___ Material to process ___

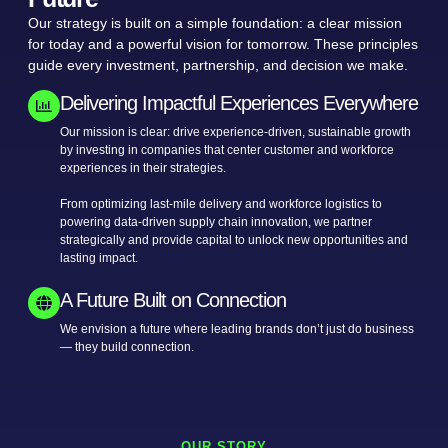
Our strategy is built on a simple foundation: a clear mission
for today and a powerful vision for tomorrow. These principles
guide every investment, partnership, and decision we make.
Delivering Impactful Experiences Everywhere
Our mission is clear: drive experience-driven, sustainable growth
by investing in companies that center customer and workforce
experiences in their strategies.
From optimizing last-mile delivery and workforce logistics to
powering data-driven supply chain innovation, we partner
strategically and provide capital to unlock new opportunities and
lasting impact.
A Future Built on Connection
We envision a future where leading brands don’t just do business
— they build connection.
OUR STORY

___

→ Activity
Using the data above, copy each line that contains "mission".

→ Solution for this task
Our strategy is built on a simple foundation: a clear mission
Our mission is clear: drive experience-driven, sustainable growth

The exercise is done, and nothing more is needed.